L'oubli
Confinement
Auteur : Dominique Peyrat, MD
La tradition juive de la Kaballe rapporte qu'à la naissance d'un enfant, on lui donnait sous le nez une chiquenaude pour qu'il oublie. Oublier quoi ? "parce que s'il n'oubliait pas, la marche du monde[1] le rendrait fou s'il pensait à la lumière de ce qu'il savait". [2]

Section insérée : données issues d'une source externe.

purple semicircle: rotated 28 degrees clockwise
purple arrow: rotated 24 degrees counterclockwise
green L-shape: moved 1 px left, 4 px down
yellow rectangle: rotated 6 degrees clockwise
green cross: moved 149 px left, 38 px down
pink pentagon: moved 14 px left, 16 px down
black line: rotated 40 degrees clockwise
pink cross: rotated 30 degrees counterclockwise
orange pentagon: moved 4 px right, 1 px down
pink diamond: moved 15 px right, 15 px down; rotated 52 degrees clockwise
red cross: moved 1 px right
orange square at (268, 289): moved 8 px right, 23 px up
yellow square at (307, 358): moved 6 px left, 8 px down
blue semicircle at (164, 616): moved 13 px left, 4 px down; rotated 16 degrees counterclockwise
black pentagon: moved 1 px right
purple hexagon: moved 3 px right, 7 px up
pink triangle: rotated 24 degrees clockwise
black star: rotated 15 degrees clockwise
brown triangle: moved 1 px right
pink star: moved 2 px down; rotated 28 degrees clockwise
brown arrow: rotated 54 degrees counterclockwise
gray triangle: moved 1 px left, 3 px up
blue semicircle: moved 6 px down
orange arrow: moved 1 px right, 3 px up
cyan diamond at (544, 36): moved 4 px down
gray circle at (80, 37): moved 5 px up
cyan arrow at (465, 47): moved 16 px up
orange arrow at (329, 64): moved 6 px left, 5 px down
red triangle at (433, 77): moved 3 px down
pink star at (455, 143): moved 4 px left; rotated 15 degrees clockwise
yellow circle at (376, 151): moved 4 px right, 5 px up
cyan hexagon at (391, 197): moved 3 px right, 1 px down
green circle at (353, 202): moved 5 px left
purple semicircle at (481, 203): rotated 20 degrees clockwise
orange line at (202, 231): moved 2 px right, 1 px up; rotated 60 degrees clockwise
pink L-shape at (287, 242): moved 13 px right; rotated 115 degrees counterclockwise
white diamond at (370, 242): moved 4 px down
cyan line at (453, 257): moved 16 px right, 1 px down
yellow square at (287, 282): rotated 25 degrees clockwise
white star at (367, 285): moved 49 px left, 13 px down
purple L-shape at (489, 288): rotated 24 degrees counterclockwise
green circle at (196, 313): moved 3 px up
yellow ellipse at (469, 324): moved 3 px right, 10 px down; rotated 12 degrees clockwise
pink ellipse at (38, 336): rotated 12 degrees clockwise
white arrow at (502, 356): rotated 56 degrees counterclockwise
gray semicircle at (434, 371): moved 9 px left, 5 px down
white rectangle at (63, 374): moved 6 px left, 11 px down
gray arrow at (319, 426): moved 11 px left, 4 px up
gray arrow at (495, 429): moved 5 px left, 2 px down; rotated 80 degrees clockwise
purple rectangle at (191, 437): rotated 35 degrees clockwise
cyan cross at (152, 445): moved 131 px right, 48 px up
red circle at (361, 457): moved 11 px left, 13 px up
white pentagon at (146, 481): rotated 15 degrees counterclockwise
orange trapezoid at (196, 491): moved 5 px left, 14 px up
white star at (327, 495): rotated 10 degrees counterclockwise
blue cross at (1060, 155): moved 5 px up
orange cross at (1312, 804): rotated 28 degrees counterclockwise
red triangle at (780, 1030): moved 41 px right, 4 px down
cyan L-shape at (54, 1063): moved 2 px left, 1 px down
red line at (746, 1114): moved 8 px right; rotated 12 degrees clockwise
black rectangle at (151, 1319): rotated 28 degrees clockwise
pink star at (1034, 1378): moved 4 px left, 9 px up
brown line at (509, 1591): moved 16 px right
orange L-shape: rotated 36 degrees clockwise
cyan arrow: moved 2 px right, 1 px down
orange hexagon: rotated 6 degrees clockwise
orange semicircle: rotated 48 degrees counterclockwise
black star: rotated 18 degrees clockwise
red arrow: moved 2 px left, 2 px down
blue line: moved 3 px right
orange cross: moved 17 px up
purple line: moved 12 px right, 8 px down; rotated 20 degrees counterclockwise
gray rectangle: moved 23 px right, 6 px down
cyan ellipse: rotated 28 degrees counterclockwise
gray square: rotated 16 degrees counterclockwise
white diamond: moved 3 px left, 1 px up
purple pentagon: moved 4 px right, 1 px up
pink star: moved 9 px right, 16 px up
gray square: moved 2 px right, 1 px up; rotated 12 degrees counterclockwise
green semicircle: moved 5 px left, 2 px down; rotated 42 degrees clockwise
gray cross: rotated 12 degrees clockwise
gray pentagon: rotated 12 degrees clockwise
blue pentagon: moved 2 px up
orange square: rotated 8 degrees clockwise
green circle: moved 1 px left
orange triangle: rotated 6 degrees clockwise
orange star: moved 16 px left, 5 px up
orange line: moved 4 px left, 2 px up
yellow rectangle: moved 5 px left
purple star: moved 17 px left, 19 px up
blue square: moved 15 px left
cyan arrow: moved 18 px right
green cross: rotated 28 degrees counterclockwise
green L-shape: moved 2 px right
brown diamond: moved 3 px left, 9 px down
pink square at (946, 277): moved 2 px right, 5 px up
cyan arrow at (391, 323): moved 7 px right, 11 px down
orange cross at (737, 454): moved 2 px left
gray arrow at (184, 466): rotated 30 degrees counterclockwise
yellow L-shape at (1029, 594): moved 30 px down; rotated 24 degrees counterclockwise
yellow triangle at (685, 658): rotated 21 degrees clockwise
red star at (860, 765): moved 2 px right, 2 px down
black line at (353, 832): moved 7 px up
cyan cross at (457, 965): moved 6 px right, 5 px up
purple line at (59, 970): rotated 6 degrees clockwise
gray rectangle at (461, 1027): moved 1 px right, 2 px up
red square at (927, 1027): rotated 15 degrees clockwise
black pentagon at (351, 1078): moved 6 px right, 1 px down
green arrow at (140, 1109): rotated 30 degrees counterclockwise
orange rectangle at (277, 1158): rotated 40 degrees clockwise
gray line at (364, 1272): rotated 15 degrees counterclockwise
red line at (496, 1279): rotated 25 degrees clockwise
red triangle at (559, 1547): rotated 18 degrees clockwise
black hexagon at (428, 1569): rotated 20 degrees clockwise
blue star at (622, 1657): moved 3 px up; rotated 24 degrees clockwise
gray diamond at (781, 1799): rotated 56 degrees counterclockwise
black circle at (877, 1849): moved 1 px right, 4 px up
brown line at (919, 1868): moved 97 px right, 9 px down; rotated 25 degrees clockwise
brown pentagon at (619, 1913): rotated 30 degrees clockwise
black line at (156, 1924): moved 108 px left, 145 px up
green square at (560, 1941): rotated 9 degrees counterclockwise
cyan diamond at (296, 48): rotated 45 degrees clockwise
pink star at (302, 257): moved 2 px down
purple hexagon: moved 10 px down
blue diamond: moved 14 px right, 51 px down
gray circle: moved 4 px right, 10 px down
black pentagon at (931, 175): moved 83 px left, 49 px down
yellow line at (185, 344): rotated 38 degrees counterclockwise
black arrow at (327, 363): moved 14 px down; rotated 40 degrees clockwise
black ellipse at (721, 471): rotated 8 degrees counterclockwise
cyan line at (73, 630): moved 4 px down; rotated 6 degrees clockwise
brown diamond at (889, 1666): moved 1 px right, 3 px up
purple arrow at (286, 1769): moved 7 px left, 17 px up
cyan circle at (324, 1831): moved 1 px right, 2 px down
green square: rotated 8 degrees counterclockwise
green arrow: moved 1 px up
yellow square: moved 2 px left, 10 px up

Avant de naître et vivre, savons nous déjà ? En mourant allons nous redécouvrir, retrouver ce que l'on connaissait auparavant ? Cela expliquerait pourquoi nos morts ne communiquent plus avec nous. Ils ne nous donnent plus de signes, ce silence nous protège, nous laissant dans l'illusion, le bavardage.
Mais si la chiquenaude n'a pu être donnée ou reçue nous aurions une explication à ces sensations si mystérieuses et dérangeantes du déjà vécu. Tous au cours de nos vies nous l'avons ressenti.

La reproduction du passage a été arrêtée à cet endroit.